**Task details**
Nothing in the records may be changed; retype them in full.

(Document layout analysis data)
'''
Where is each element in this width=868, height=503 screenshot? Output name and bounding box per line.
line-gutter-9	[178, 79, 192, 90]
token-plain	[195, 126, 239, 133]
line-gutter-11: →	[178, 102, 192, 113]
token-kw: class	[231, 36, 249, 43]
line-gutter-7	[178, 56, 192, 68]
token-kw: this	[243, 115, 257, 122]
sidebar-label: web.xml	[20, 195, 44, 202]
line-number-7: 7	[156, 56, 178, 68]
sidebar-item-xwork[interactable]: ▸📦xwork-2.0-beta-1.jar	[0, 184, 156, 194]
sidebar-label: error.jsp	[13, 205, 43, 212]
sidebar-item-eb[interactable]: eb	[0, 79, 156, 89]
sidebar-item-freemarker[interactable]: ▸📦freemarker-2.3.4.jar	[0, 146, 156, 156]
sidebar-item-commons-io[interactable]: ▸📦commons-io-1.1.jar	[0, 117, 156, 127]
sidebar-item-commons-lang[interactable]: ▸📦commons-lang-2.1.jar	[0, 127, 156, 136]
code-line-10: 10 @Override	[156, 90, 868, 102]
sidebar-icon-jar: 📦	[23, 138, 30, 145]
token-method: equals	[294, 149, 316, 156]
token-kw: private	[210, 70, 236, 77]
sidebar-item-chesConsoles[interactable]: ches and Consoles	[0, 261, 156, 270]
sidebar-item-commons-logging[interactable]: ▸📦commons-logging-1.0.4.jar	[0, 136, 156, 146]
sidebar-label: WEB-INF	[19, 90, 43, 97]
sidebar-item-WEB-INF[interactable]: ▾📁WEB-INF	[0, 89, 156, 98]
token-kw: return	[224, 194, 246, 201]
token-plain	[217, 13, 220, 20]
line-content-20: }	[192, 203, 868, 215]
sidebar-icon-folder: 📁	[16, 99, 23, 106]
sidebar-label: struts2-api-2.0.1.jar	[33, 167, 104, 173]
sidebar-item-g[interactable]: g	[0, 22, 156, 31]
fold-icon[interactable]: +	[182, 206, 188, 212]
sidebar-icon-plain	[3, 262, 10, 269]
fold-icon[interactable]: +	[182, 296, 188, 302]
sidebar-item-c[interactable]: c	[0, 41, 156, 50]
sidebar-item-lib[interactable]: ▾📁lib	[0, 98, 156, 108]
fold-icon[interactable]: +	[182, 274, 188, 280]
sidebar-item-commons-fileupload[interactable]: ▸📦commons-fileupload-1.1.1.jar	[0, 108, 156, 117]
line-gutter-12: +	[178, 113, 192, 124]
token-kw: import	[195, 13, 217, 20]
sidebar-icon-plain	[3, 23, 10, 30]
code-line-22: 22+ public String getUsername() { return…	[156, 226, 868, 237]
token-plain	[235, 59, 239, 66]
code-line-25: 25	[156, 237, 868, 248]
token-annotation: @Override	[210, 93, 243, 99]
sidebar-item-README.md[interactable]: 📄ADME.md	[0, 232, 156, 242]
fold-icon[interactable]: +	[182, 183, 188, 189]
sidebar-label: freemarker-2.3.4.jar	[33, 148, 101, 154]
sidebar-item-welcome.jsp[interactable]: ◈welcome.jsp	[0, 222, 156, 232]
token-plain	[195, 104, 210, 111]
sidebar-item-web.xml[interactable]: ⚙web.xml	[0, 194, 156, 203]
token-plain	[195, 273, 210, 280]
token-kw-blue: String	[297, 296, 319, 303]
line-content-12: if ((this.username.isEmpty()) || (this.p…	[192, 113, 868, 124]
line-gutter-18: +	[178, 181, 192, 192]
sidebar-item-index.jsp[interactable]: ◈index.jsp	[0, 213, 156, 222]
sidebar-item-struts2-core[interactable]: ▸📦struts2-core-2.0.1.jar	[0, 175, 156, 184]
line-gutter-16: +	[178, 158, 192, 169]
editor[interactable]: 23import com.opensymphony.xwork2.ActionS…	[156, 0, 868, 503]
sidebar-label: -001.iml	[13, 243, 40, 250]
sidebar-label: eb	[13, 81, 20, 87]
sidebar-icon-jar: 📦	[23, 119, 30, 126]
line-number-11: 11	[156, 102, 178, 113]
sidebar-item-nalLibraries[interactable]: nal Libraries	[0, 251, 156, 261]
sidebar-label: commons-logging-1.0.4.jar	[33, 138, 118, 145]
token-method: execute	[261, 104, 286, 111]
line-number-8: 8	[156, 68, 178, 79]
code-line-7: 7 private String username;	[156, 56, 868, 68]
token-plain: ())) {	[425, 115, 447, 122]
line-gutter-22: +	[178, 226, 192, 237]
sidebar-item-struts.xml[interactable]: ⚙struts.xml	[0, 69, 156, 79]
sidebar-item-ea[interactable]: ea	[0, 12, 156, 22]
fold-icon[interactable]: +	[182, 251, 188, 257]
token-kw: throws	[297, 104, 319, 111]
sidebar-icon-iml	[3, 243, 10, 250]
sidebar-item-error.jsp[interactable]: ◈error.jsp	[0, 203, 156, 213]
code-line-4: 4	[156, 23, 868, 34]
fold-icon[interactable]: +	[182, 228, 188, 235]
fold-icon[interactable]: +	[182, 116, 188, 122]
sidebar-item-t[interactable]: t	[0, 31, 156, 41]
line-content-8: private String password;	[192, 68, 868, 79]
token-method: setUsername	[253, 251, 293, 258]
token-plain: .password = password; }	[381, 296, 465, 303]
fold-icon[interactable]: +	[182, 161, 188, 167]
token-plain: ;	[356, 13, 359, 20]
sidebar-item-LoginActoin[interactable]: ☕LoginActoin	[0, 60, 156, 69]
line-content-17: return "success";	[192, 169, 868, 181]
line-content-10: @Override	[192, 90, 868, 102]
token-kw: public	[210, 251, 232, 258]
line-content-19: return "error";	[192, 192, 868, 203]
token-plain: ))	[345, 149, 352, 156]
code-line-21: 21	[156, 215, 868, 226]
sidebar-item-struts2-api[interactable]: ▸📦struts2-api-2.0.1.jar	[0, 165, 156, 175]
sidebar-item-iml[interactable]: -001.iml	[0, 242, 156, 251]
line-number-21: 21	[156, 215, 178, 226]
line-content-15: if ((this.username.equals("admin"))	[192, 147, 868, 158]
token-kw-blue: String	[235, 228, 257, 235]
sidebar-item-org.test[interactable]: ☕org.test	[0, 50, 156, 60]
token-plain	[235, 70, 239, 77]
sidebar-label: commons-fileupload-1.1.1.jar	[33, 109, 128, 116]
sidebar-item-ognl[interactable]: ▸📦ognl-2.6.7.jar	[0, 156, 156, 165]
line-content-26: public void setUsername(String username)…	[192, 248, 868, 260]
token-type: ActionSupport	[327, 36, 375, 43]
'''
**Task response**
Where is each element in this width=868, height=503 screenshot? Output name and bounding box per line.
line-gutter-9	[178, 79, 192, 90]
token-plain	[195, 126, 239, 133]
line-gutter-11: →	[178, 102, 192, 113]
token-kw: class	[231, 36, 249, 43]
line-gutter-7	[178, 56, 192, 68]
token-kw: this	[243, 115, 257, 122]
sidebar-label: web.xml	[20, 195, 44, 202]
line-number-7: 7	[156, 56, 178, 68]
sidebar-item-xwork[interactable]: ▸📦xwork-2.0-beta-1.jar	[0, 184, 156, 194]
sidebar-label: error.jsp	[13, 205, 43, 212]
sidebar-item-eb[interactable]: eb	[0, 79, 156, 89]
sidebar-item-freemarker[interactable]: ▸📦freemarker-2.3.4.jar	[0, 146, 156, 156]
sidebar-item-commons-io[interactable]: ▸📦commons-io-1.1.jar	[0, 117, 156, 127]
sidebar-item-commons-lang[interactable]: ▸📦commons-lang-2.1.jar	[0, 127, 156, 136]
code-line-10: 10 @Override	[156, 90, 868, 102]
sidebar-icon-jar: 📦	[23, 138, 30, 145]
token-method: equals	[294, 149, 316, 156]
token-kw: private	[210, 70, 236, 77]
sidebar-item-chesConsoles[interactable]: ches and Consoles	[0, 261, 156, 270]
sidebar-item-commons-logging[interactable]: ▸📦commons-logging-1.0.4.jar	[0, 136, 156, 146]
sidebar-label: WEB-INF	[19, 90, 43, 97]
sidebar-item-WEB-INF[interactable]: ▾📁WEB-INF	[0, 89, 156, 98]
token-kw: return	[224, 194, 246, 201]
token-plain	[217, 13, 220, 20]
line-content-20: }	[192, 203, 868, 215]
sidebar-icon-folder: 📁	[16, 99, 23, 106]
sidebar-label: struts2-api-2.0.1.jar	[33, 167, 104, 173]
sidebar-item-g[interactable]: g	[0, 22, 156, 31]
fold-icon[interactable]: +	[182, 206, 188, 212]
sidebar-icon-plain	[3, 262, 10, 269]
fold-icon[interactable]: +	[182, 296, 188, 302]
sidebar-item-c[interactable]: c	[0, 41, 156, 50]
sidebar-item-lib[interactable]: ▾📁lib	[0, 98, 156, 108]
fold-icon[interactable]: +	[182, 274, 188, 280]
sidebar-item-commons-fileupload[interactable]: ▸📦commons-fileupload-1.1.1.jar	[0, 108, 156, 117]
line-gutter-12: +	[178, 113, 192, 124]
token-kw: import	[195, 13, 217, 20]
sidebar-icon-plain	[3, 23, 10, 30]
code-line-22: 22+ public String getUsername() { return…	[156, 226, 868, 237]
token-plain	[235, 59, 239, 66]
code-line-25: 25	[156, 237, 868, 248]
token-annotation: @Override	[210, 93, 243, 99]
sidebar-item-README.md[interactable]: 📄ADME.md	[0, 232, 156, 242]
fold-icon[interactable]: +	[182, 183, 188, 189]
sidebar-label: freemarker-2.3.4.jar	[33, 148, 101, 154]
sidebar-item-welcome.jsp[interactable]: ◈welcome.jsp	[0, 222, 156, 232]
token-plain	[195, 104, 210, 111]
sidebar-item-web.xml[interactable]: ⚙web.xml	[0, 194, 156, 203]
token-plain	[195, 273, 210, 280]
token-kw-blue: String	[297, 296, 319, 303]
line-content-12: if ((this.username.isEmpty()) || (this.p…	[192, 113, 868, 124]
line-gutter-18: +	[178, 181, 192, 192]
sidebar-item-index.jsp[interactable]: ◈index.jsp	[0, 213, 156, 222]
sidebar-item-struts2-core[interactable]: ▸📦struts2-core-2.0.1.jar	[0, 175, 156, 184]
line-gutter-16: +	[178, 158, 192, 169]
editor[interactable]: 23import com.opensymphony.xwork2.ActionS…	[156, 0, 868, 503]
sidebar-label: -001.iml	[13, 243, 40, 250]
sidebar-label: eb	[13, 81, 20, 87]
sidebar-icon-jar: 📦	[23, 119, 30, 126]
line-number-11: 11	[156, 102, 178, 113]
sidebar-item-nalLibraries[interactable]: nal Libraries	[0, 251, 156, 261]
sidebar-label: commons-logging-1.0.4.jar	[33, 138, 118, 145]
token-method: execute	[261, 104, 286, 111]
line-number-8: 8	[156, 68, 178, 79]
code-line-7: 7 private String username;	[156, 56, 868, 68]
token-plain: ())) {	[425, 115, 447, 122]
line-gutter-22: +	[178, 226, 192, 237]
sidebar-item-struts.xml[interactable]: ⚙struts.xml	[0, 69, 156, 79]
sidebar-item-ea[interactable]: ea	[0, 12, 156, 22]
fold-icon[interactable]: +	[182, 251, 188, 257]
token-kw: throws	[297, 104, 319, 111]
sidebar-icon-iml	[3, 243, 10, 250]
sidebar-item-error.jsp[interactable]: ◈error.jsp	[0, 203, 156, 213]
code-line-4: 4	[156, 23, 868, 34]
fold-icon[interactable]: +	[182, 228, 188, 235]
fold-icon[interactable]: +	[182, 116, 188, 122]
sidebar-item-t[interactable]: t	[0, 31, 156, 41]
line-content-8: private String password;	[192, 68, 868, 79]
token-method: setUsername	[253, 251, 293, 258]
token-plain: .password = password; }	[381, 296, 465, 303]
fold-icon[interactable]: +	[182, 161, 188, 167]
token-plain: ;	[356, 13, 359, 20]
sidebar-item-LoginActoin[interactable]: ☕LoginActoin	[0, 60, 156, 69]
line-content-17: return "success";	[192, 169, 868, 181]
line-content-10: @Override	[192, 90, 868, 102]
token-kw: public	[210, 251, 232, 258]
line-content-19: return "error";	[192, 192, 868, 203]
token-plain: ))	[345, 149, 352, 156]
code-line-21: 21	[156, 215, 868, 226]
sidebar-item-struts2-api[interactable]: ▸📦struts2-api-2.0.1.jar	[0, 165, 156, 175]
sidebar-item-iml[interactable]: -001.iml	[0, 242, 156, 251]
line-number-21: 21	[156, 215, 178, 226]
line-content-15: if ((this.username.equals("admin"))	[192, 147, 868, 158]
token-kw-blue: String	[235, 228, 257, 235]
sidebar-item-org.test[interactable]: ☕org.test	[0, 50, 156, 60]
token-plain	[235, 70, 239, 77]
sidebar-label: commons-fileupload-1.1.1.jar	[33, 109, 128, 116]
sidebar-item-ognl[interactable]: ▸📦ognl-2.6.7.jar	[0, 156, 156, 165]
line-content-26: public void setUsername(String username)…	[192, 248, 868, 260]
token-type: ActionSupport	[327, 36, 375, 43]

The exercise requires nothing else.